- [RECORDS TO PROCESS]:
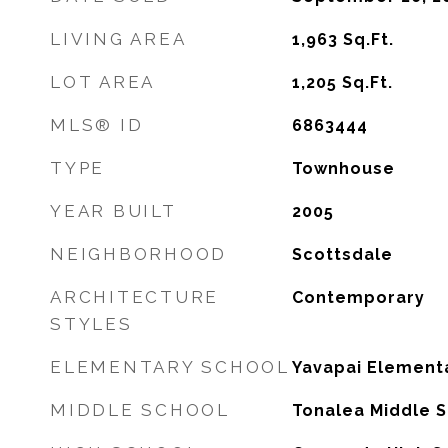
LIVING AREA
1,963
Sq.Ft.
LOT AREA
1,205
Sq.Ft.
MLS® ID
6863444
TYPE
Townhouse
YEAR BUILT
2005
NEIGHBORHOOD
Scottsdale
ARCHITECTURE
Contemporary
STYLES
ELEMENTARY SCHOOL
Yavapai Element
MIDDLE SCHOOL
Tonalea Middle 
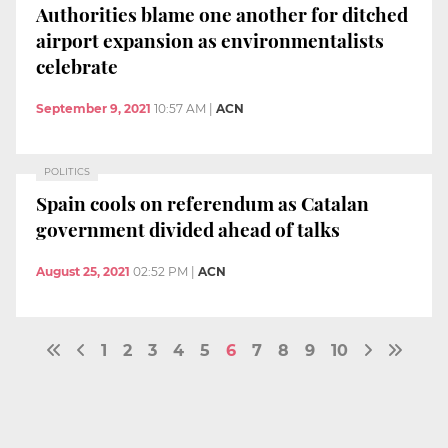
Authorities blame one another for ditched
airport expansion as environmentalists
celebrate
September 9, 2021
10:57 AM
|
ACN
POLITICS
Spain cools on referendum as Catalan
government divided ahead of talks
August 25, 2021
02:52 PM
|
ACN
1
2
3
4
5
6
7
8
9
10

* * *

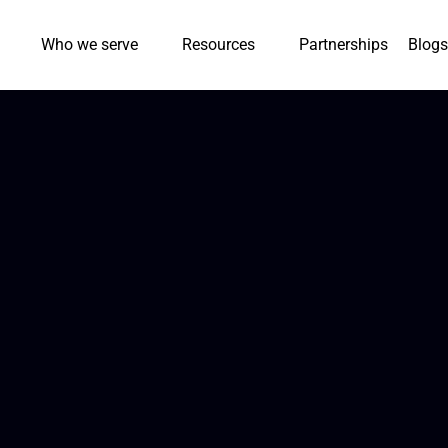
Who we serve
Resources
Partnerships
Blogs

- [WHAT THE TASK REQUIRES]:
For this task, return exactly the stretch of the listing above from the line with "LIVING AREA" through the line with "September 9, 2021", inclusive and without pictures.

- [OUTPUT OF THE TASK]:
LIVING AREA
1,963
Sq.Ft.
LOT AREA
1,205
Sq.Ft.
MLS® ID
6863444
TYPE
Townhouse
YEAR BUILT
2005
NEIGHBORHOOD
Scottsdale
ARCHITECTURE
Contemporary
STYLES
ELEMENTARY SCHOOL
Yavapai Element
MIDDLE SCHOOL
Tonalea Middle 
Authorities blame one another for ditched
airport expansion as environmentalists
celebrate
September 9, 2021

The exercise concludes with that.